> _Required work_:
Write out the data below exactly, beginning with the first line and ending once the line that has "Oryginalne produkty" is written.

Stored records

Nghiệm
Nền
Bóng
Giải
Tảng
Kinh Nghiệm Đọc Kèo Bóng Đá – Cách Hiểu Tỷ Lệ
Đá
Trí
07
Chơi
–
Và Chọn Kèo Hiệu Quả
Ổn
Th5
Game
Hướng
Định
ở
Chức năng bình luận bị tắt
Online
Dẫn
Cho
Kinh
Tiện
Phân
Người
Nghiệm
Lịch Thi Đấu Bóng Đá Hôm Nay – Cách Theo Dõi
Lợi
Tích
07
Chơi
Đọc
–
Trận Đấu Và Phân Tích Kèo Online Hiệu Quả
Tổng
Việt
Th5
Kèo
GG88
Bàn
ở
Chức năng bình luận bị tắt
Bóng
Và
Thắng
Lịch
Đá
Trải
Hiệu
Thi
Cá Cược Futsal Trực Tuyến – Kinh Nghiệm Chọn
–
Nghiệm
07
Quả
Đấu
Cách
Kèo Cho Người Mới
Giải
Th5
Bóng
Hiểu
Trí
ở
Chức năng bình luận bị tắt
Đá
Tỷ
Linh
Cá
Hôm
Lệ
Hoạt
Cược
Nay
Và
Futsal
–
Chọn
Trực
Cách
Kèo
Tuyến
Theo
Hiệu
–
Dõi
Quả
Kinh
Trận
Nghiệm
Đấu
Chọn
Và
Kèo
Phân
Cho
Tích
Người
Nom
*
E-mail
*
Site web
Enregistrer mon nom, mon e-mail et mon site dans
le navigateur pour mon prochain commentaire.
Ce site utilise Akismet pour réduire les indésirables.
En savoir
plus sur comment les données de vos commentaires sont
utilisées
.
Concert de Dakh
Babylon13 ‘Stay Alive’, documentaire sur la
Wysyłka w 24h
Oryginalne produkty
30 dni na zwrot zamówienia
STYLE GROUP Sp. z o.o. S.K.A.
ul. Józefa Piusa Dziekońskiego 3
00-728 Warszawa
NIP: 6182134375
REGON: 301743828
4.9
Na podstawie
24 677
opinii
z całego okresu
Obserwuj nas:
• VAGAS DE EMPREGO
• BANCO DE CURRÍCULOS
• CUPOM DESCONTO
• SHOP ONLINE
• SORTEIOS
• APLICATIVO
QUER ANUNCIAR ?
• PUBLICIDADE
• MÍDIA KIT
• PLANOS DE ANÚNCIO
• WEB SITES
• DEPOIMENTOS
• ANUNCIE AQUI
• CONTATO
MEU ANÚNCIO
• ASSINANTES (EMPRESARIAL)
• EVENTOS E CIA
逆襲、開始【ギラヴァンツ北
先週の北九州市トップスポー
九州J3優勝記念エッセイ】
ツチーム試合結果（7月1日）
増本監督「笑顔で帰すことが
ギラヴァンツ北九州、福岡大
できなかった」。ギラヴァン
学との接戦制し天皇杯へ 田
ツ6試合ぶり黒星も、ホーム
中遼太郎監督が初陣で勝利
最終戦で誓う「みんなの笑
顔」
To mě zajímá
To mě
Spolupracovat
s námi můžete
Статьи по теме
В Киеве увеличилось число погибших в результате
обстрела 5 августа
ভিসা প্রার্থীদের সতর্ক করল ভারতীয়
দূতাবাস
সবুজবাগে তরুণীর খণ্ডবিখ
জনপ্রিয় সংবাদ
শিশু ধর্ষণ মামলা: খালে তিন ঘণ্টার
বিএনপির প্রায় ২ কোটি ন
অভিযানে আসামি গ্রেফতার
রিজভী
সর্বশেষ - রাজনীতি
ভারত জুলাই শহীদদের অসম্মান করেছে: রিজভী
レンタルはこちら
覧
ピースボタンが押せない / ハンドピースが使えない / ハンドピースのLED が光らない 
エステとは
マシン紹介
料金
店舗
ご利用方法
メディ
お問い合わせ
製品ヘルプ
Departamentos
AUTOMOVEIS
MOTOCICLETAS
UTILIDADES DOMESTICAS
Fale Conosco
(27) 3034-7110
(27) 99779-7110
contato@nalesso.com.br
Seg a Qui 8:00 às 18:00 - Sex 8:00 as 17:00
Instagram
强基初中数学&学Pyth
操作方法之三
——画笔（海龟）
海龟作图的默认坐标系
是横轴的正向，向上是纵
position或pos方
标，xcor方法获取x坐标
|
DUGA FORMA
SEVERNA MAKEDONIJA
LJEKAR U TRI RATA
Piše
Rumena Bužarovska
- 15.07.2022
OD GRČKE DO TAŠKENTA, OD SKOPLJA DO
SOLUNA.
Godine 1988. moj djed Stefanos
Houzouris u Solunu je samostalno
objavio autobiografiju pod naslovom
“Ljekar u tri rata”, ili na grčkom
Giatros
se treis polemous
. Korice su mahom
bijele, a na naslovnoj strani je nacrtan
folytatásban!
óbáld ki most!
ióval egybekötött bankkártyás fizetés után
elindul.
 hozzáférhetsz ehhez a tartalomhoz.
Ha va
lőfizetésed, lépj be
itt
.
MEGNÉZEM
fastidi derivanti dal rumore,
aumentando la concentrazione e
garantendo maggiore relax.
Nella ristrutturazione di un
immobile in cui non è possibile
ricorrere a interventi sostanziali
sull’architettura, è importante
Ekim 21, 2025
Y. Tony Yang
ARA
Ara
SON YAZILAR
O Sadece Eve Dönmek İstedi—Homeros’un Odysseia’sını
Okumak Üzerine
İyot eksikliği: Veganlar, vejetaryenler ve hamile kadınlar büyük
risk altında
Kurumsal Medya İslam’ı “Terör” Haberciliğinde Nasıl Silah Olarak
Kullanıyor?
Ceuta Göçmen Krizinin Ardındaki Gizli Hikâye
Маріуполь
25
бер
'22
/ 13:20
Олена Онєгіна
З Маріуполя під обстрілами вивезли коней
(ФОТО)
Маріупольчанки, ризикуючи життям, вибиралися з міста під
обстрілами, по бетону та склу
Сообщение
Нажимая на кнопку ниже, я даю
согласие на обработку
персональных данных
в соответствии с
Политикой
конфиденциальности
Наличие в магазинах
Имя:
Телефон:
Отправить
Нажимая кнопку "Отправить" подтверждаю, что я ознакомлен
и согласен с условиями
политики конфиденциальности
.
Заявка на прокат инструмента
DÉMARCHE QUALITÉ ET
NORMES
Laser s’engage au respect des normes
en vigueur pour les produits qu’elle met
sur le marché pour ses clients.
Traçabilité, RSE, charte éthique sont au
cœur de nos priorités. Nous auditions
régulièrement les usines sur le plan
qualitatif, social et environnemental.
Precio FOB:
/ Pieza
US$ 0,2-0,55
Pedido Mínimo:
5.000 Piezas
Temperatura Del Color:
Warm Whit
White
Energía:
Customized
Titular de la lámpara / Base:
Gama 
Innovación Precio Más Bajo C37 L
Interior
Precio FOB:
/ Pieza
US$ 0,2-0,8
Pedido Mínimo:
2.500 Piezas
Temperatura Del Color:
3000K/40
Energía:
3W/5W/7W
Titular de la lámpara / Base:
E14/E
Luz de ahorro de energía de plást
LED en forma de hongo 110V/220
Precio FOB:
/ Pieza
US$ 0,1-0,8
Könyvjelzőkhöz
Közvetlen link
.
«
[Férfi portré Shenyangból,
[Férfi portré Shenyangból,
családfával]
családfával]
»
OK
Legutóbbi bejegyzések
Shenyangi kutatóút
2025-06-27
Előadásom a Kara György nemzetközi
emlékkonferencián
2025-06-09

> _Response_:
Nghiệm
Nền
Bóng
Giải
Tảng
Kinh Nghiệm Đọc Kèo Bóng Đá – Cách Hiểu Tỷ Lệ
Đá
Trí
07
Chơi
–
Và Chọn Kèo Hiệu Quả
Ổn
Th5
Game
Hướng
Định
ở
Chức năng bình luận bị tắt
Online
Dẫn
Cho
Kinh
Tiện
Phân
Người
Nghiệm
Lịch Thi Đấu Bóng Đá Hôm Nay – Cách Theo Dõi
Lợi
Tích
07
Chơi
Đọc
–
Trận Đấu Và Phân Tích Kèo Online Hiệu Quả
Tổng
Việt
Th5
Kèo
GG88
Bàn
ở
Chức năng bình luận bị tắt
Bóng
Và
Thắng
Lịch
Đá
Trải
Hiệu
Thi
Cá Cược Futsal Trực Tuyến – Kinh Nghiệm Chọn
–
Nghiệm
07
Quả
Đấu
Cách
Kèo Cho Người Mới
Giải
Th5
Bóng
Hiểu
Trí
ở
Chức năng bình luận bị tắt
Đá
Tỷ
Linh
Cá
Hôm
Lệ
Hoạt
Cược
Nay
Và
Futsal
–
Chọn
Trực
Cách
Kèo
Tuyến
Theo
Hiệu
–
Dõi
Quả
Kinh
Trận
Nghiệm
Đấu
Chọn
Và
Kèo
Phân
Cho
Tích
Người
Nom
*
E-mail
*
Site web
Enregistrer mon nom, mon e-mail et mon site dans
le navigateur pour mon prochain commentaire.
Ce site utilise Akismet pour réduire les indésirables.
En savoir
plus sur comment les données de vos commentaires sont
utilisées
.
Concert de Dakh
Babylon13 ‘Stay Alive’, documentaire sur la
Wysyłka w 24h
Oryginalne produkty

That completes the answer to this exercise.